Se becco quel merdoso (o merdosi, sono due gli oggetti, non uno solo) che ha spento la cicca della sigaretta nella neve e poi l'ha lasciata li, lo sbrano di parolacce.
Mi chiedo sempre come possa una persona che si reputa alpinista sporcare l'ambiente, "sputare in modo così palese nel piatto in cui mangia".

Nicola e Fiorella partono, sbucano da sopra il muro, ne approfitto per una bella foto da qui, e presto anche loro arrivano in sosta. Nel frattempo inizia a sentirsi il caldo che fa, via i guanti.
Conoscendo Nicola, sapevo che non si sarebbe lasciato scappare il muretto davanti a noi, e infatti parte dritto su questa verticale di dieci metri.
Stavolta però il gatto sale con le picche di Fiorella, Quantum Tech, mentre io proverò quelle di Nicola, X-Dream Cassin, e Fiorella le mie Quark 2.
Che giro di picche!
Nicola non si vede più, ben presto finisce il tiro. Ora tocca a noi.
Parte Fiorella e, visto che il muro è breve, prima di partire aspetto che lei lo finisca, e poi aspetto anche il ragazzo sotto di me dell'altra cordata che gli mancano solo pochi metri per la sosta.
Quando si può essere cortesi, perchè non esserlo?
Fiorella spiccozza e io le faccio qualche bella foto: saranno care queste!
È la mia volta, le picche sono belle, entrano come burro e sembrano più leggere delle mie.
In realtà scoprirò essere più pesanti.
Invidio l'impugnatura, protegge le nocche, ma noto presto che mi ghisa gli avambracci: si vede che non mi è congeniale, e dopo pochi passi ho le braccia come se avessero fatto mille flessioni (anche meno di mille a dirla tutta...).
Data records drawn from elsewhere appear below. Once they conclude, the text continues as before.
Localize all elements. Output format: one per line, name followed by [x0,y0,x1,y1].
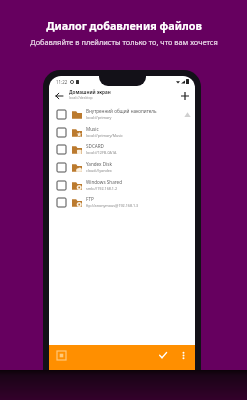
button[interactable]: Music [49,123,195,141]
button[interactable]: SDCARD [49,140,195,158]
staticText: cloud://yandex [86,168,112,173]
button[interactable]: Confirm [155,347,171,363]
staticText: SDCARD [86,143,104,149]
button[interactable]: Yandex Disk [49,158,195,176]
button[interactable]: Внутренний общий накопитель [49,105,195,123]
staticText: local://primary [86,115,112,120]
button[interactable]: Back [51,88,66,103]
staticText: Диалог добавления файлов [46,18,202,33]
staticText: Windows Shared [86,179,122,185]
staticText: local://desktop [69,95,93,100]
button[interactable]: More options [175,347,191,363]
staticText: ftp://anonymous@192.168.1.3 [86,203,139,208]
staticText: smb://192.168.1.2 [86,186,118,191]
button[interactable]: Windows Shared [49,176,195,194]
staticText: Добавляйте в плейлисты только то, что ва… [30,37,218,47]
button[interactable]: FTP [49,193,195,211]
staticText: Внутренний общий накопитель [86,108,157,114]
button[interactable]: Select all [53,347,69,363]
button[interactable]: Add [177,88,192,103]
staticText: FTP [86,196,94,202]
staticText: local://12FB-0A1A [86,150,117,155]
staticText: Music [86,126,99,132]
staticText: Домашний экран [69,89,111,95]
staticText: local://primary/Music [86,133,123,138]
staticText: Yandex Disk [86,161,112,167]
staticText: 11:22 [56,79,68,85]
Belli anche questi metri, poi spianano anche loro e ritrovo i mie due compagni in sosta, con Nicola sotto un mugo e Fiorella sopra la sosta, pronti per la prima doppia.
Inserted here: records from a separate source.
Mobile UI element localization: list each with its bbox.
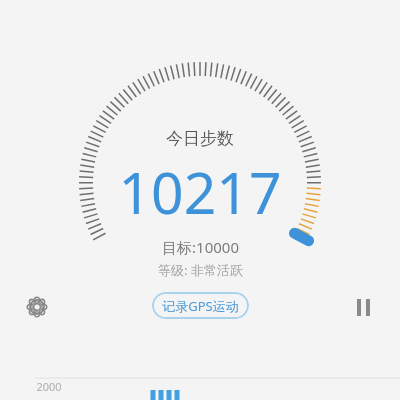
staticText: 目标:10000 (162, 237, 239, 257)
button[interactable]: Pause (344, 288, 382, 326)
staticText: 今日步数 (166, 128, 234, 149)
button[interactable]: 记录GPS运动 (152, 292, 249, 319)
staticText: 10217 (118, 153, 282, 231)
staticText: 记录GPS运动 (162, 297, 239, 315)
button[interactable]: Settings (18, 288, 56, 326)
staticText: 等级: 非常活跃 (158, 261, 243, 279)
staticText: 2000 (36, 379, 62, 394)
Questa è meglio farla breve fino alla sosta: usiamo sola una corda, cosi evitiamo incastri nella sterpaglia.
Ma prima una foto di gruppo e peccato non abbia il tempo di fare un bel video al Nicola che come un gracco imbrigliato negli arbusti geme non avendo sufficiente spazio per fare tutte le manovre di corda del caso.
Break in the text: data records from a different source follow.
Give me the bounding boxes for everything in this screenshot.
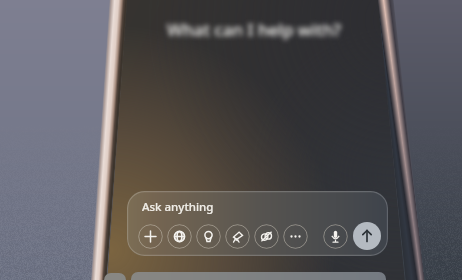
- button[interactable]: Create image: [254, 224, 279, 249]
- button[interactable]: Deep research: [225, 224, 250, 249]
- button[interactable]: More options: [283, 224, 308, 249]
- button[interactable]: Add attachment: [138, 224, 163, 249]
- button[interactable]: Voice input: [323, 224, 348, 249]
- staticText: What can I help with?: [167, 18, 341, 41]
- button[interactable]: Send: [353, 222, 381, 250]
- button[interactable]: Ask anything: [127, 191, 388, 256]
- button[interactable]: Think longer: [196, 224, 221, 249]
- button[interactable]: Search the web: [167, 224, 192, 249]
- staticText: Ask anything: [142, 199, 214, 215]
Intanto l'altra cordata sale, ma nettamente più a sinistra di noi, così che possiamo calarci senza dare fastidio a nessuno.
Seconda doppia, bella lunga giù fino alla base: Nicola ci mette un po' a scendere per essere sicuro di arrivarci e nel frattempo io e Fiorella ce la polleggiamo in sosta con le sigarette di ghiaccio.
Quando finalmente ci chiama, "libera!", partiamo per una bella doppia verticale e per tornare alla base della cascata!
E anche questa è fatta!
Con lo spavaldo che dice “sono tanti anni che le facevo la corte, la credevo più dura”.
Orario perfetto, ci sta pure una bella mangiata al Ristorante Mesoles prima di ripartire, birra, affettati, spatzlee, gulasch con canederli: mica ogni piatto a testa, uno solo di ognuno e poi tutto diviso!
Tranne la birra.
Ciao Dolomiti, ci si vede presto, si spera.
Intanto l'anno prossimo da concatenare Pisciadù e Exner, tiè.